For the sake of clarity I'll try and work through your comments seriatim using bold to denote my replies:

Dear Moonbeam,

          I've had a look at your poem for the exercise.  Sometimes it's useful, for the sake of feedback to look at how the argument of the poem is structured.  Nobody here is writing L-A-N-G-U-A-G-E poetry, which I wouldn't be very good at helping you with, so for most poetry that isn't that sort of poetry, you can generally look for and find an argument in the most abstract of modern poetry.  I've taken the various pieces of what I suspect to be the argument and broken then down into lines and presented them below.

I agree with that Bob.  Sometimes it's a mite hard to discover the argument, and other times the central argument is masked by diversions and sub-plots, but I often manage to find, or imagine I find, some sort of progression of logical thinking.  It has to be said though, sometimes all I find is beauty (that word again!) and puzzlement.  Those are often the poems that haunt me.


Mary Ann

I believe that light just under the horizon
is your demise.  

  
                             Your joy: the money,
the Ferrari, the money, wrung
out of you by the brand of his signet ring
on your cheek.  


                            All our 20 years
redeemed.  

              
                     All, except that first
schoolroom moment when you laughed
at me, an O of anticipation in your eyes,
and the word optimist like a sun,
somewhere under my mind.  

     That first line and a half, the first section, is terrific writing.  The word "just," I don't believe, has earned it's place here.  Take it out.  The presence or absence of the word doesn't move the poem one way or another, and it seldom does.  Other than that, absolutely first rate.

Yes, "just" is a weak word.  There are a lot of weaknesses in this poem which I've decided must stem from the inadequate time I spent on it in my rush to post something.  On the other hand "just" was there for a reason.  It may not be the right word but it does fulfil a function imv, and one that will have to be filled by something else if "just" goes.  The poem was intended to revolve around that word "optimism" or "optimist".  The idea is that an optimist sees something desirable in potentially unpromising situations.  Without the word "just" the line reads: "I believe that light under the horizon/is your demise."  In other words, the light could be any distance under the horizon, an inch a mile a hundred miles.  The optimist believes that justice is near, very near.  Perhaps he is wrong, as he was about Mary Ann's character all their married life, but nevertheless being an (forlorn) optimist, that's what he believes.  "Just" places the event in the category of "imminent" instead of "will happen sometime".  But I agree it's a boring word, an uninspired choice.

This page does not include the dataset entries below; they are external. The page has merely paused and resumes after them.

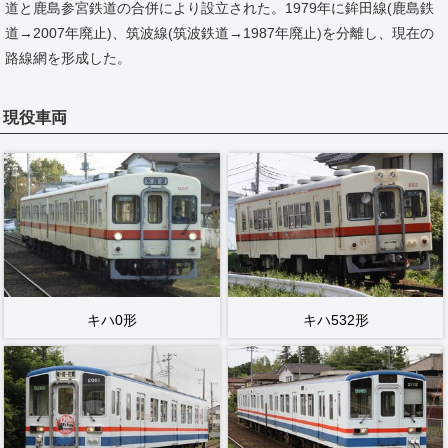
道と鹿島参宮鉄道の合併により設立された。1979年に鉾田線(鹿島鉄
道→2007年廃止)、筑波線(筑波鉄道→1987年廃止)を分離し、現在の
路線網を形成した。
現役車両
キハ0形
キハ532形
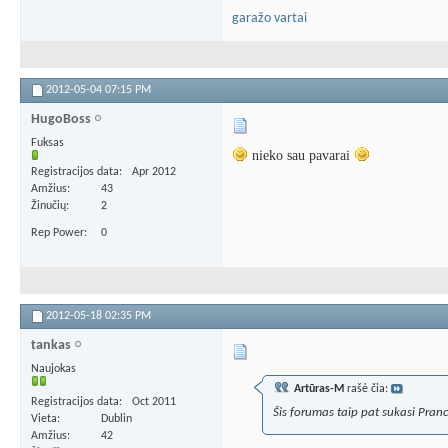
garažo vartai
2012-05-04
07:15 PM
HugoBoss
Fuksas
nieko sau pavarai
Registracijos data
Apr 2012
Amžius
43
Žinučių
2
Rep Power
0
2012-05-18
02:35 PM
tankas
Naujokas
Artūras-M
rašė čia:
Registracijos data
Oct 2011
Šis forumas taip pat sukasi Prancū
Vieta
Dublin
Amžius
42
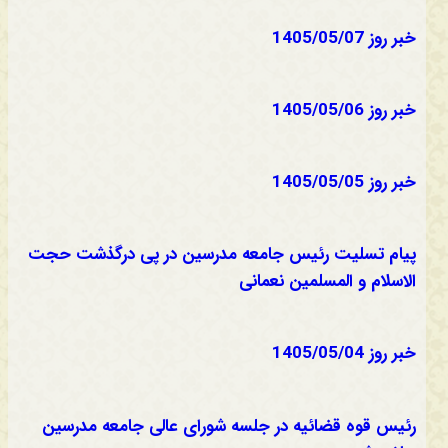
خبر روز 1405/05/07
خبر روز 1405/05/06
خبر روز 1405/05/05
پیام تسلیت رئیس جامعه مدرسین در پی درگذشت حجت
الاسلام و المسلمین نعمانی
خبر روز 1405/05/04
رئیس قوه قضائیه در جلسه شورای عالی جامعه مدرسین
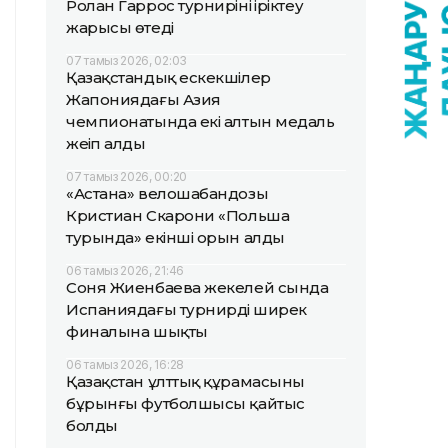
Ролан Гаррос турнирінің іріктеу
жарысы өтеді
07 тамыз 2026, 02:03
Қазақстандық ескекшілер
Жапониядағы Азия
чемпионатында екі алтын медаль
жеңіп алды
07 тамыз 2026, 00:20
«Астана» велошабандозы
Кристиан Скарони «Польша
турында» екінші орын алды
06 тамыз 2026, 21:46
Соня Жиенбаева жекелей сында
Испаниядағы турнирдің ширек
финалына шықты
06 тамыз 2026, 16:28
Қазақстан ұлттық құрамасының
бұрынғы футболшысы қайтыс
болды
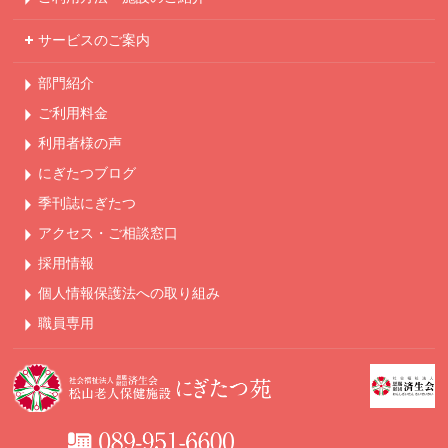
サービスのご案内
部門紹介
ご利用料金
利用者様の声
にぎたつブログ
季刊誌にぎたつ
アクセス・ご相談窓口
採用情報
個人情報保護法への
取り組み
職員専用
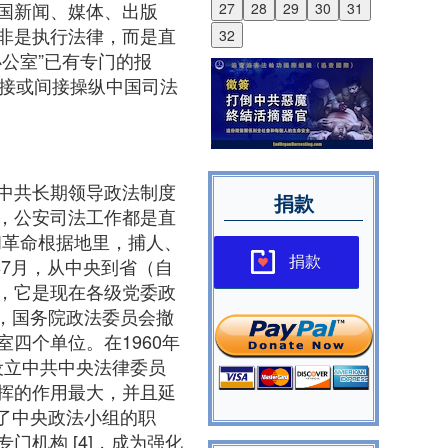
国新闻、媒体、出版
27
28
29
30
31
非是执行法律，而是直
32
办公室”已有专门的报
直接或间接操纵中国司法
中共长期领导政法制度
捐款
，公安司法工作都是直
和革命根据地里，捕人、
6年7月，从中央到省（自
捐款
，它是现在各级党委政
日，国务院政法委员会撤
四个单位。在1960年
设立中共中央法律委员
挥的作用最大，并且延
承了中央政法小组的职
机构 [4]，成为强化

     Then you give use this:

                            Your joy: the money,
the Ferrari, the money, wrung
out of you by the brand of his signet ring
on your cheek.  

     This is a sentence fragment.  I have nothing against sentence fragments as long as they don't get in the way of the furthering of the argument or development of the poem.  Without a functioning verb here to indicate what all this initial matter is to be used for, what you have created is a huge road block in the middle of your poem, a clot of images that goes no place, then stops.  This is something that is very hard to get away with.  Elizabeth Libbey, who's a pretty good poet, tends to use a lot of sentence fragments and gets away with them, if you want to have a look.  I'm not stating an iron clad rule.  Most folks can't do it, and you haven't done it here.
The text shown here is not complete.